# Your assignment
The entries below are to be written out exactly, with no images included.

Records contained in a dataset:
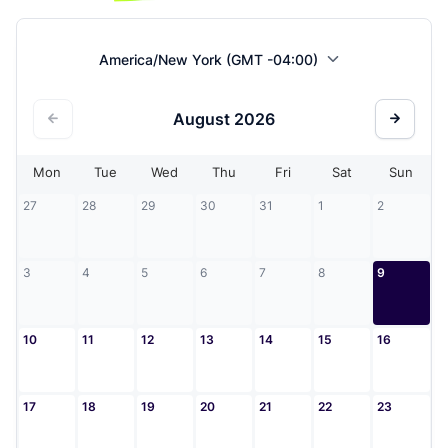
America/New York (GMT -04:00)
August
2026
Mon
Tue
Wed
Thu
Fri
Sat
Sun
27
28
29
30
31
1
2
3
4
5
6
7
8
9
10
11
12
13
14
15
16
17
18
19
20
21
22
23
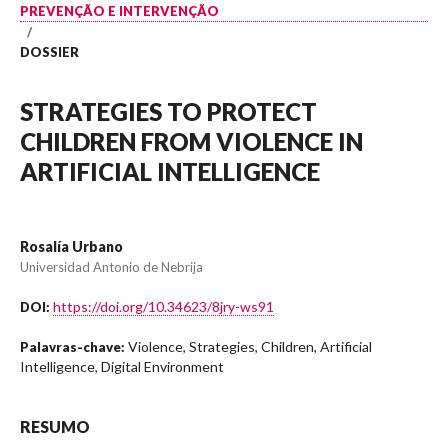
PREVENÇÃO E INTERVENÇÃO
/
DOSSIER
STRATEGIES TO PROTECT
CHILDREN FROM VIOLENCE IN
ARTIFICIAL INTELLIGENCE
Rosalía Urbano
Universidad Antonio de Nebrija
https://doi.org/10.34623/8jry-ws91
DOI:
Violence, Strategies, Children, Artificial
Palavras-chave:
Intelligence, Digital Environment
RESUMO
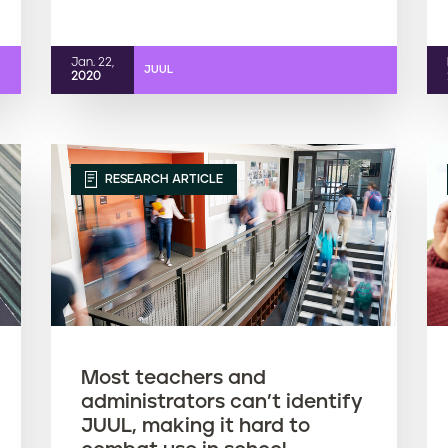
Jan. 22,
JUUL
2020
RESEARCH ARTICLE
Most teachers and
administrators can’t identify
JUUL, making it hard to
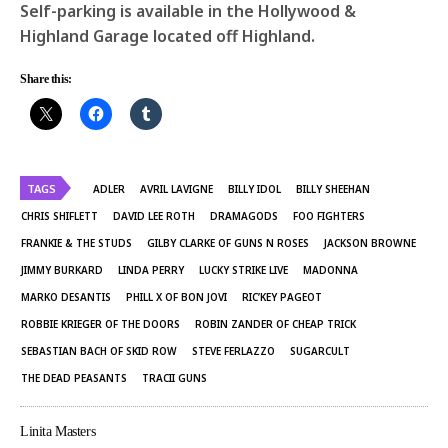
Self-parking is available in the Hollywood &
Highland Garage located off Highland.
Share this:
TAGS
ADLER
AVRIL LAVIGNE
BILLY IDOL
BILLY SHEEHAN
CHRIS SHIFLETT
DAVID LEE ROTH
DRAMAGODS
FOO FIGHTERS
FRANKIE & THE STUDS
GILBY CLARKE OF GUNS N ROSES
JACKSON BROWNE
JIMMY BURKARD
LINDA PERRY
LUCKY STRIKE LIVE
MADONNA
MARKO DESANTIS
PHILL X OF BON JOVI
RIC’KEY PAGEOT
ROBBIE KRIEGER OF THE DOORS
ROBIN ZANDER OF CHEAP TRICK
SEBASTIAN BACH OF SKID ROW
STEVE FERLAZZO
SUGARCULT
THE DEAD PEASANTS
TRACII GUNS
Linita Masters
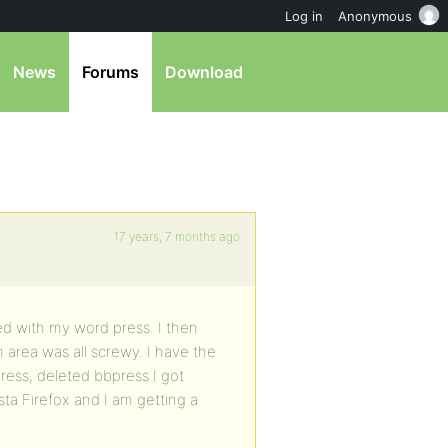
Log in
Anonymous
News
Forums
Download
17 years, 7 months ago
ted with my word press. I then
 area was all screwy. I have the
press, deleted bbpress I got
ta Firefox and I am getting a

# The completed task
America/New York (GMT -04:00)
August
2026
Mon
Tue
Wed
Thu
Fri
Sat
Sun
27
28
29
30
31
1
2
3
4
5
6
7
8
9
10
11
12
13
14
15
16
17
18
19
20
21
22
23
PREVENÇÃO E INTERVENÇÃO
/
DOSSIER
STRATEGIES TO PROTECT
CHILDREN FROM VIOLENCE IN
ARTIFICIAL INTELLIGENCE
Rosalía Urbano
Universidad Antonio de Nebrija
https://doi.org/10.34623/8jry-ws91
DOI:
Violence, Strategies, Children, Artificial
Palavras-chave:
Intelligence, Digital Environment
RESUMO
Jan. 22,
JUUL
2020
RESEARCH ARTICLE
Most teachers and
administrators can’t identify
JUUL, making it hard to
Self-parking is available in the Hollywood &
Highland Garage located off Highland.
Share this:
TAGS
ADLER
AVRIL LAVIGNE
BILLY IDOL
BILLY SHEEHAN
CHRIS SHIFLETT
DAVID LEE ROTH
DRAMAGODS
FOO FIGHTERS
FRANKIE & THE STUDS
GILBY CLARKE OF GUNS N ROSES
JACKSON BROWNE
JIMMY BURKARD
LINDA PERRY
LUCKY STRIKE LIVE
MADONNA
MARKO DESANTIS
PHILL X OF BON JOVI
RIC’KEY PAGEOT
ROBBIE KRIEGER OF THE DOORS
ROBIN ZANDER OF CHEAP TRICK
SEBASTIAN BACH OF SKID ROW
STEVE FERLAZZO
SUGARCULT
THE DEAD PEASANTS
TRACII GUNS
Linita Masters
Log in
Anonymous
News
Forums
Download
17 years, 7 months ago
ted with my word press. I then
 area was all screwy. I have the
press, deleted bbpress I got
ta Firefox and I am getting a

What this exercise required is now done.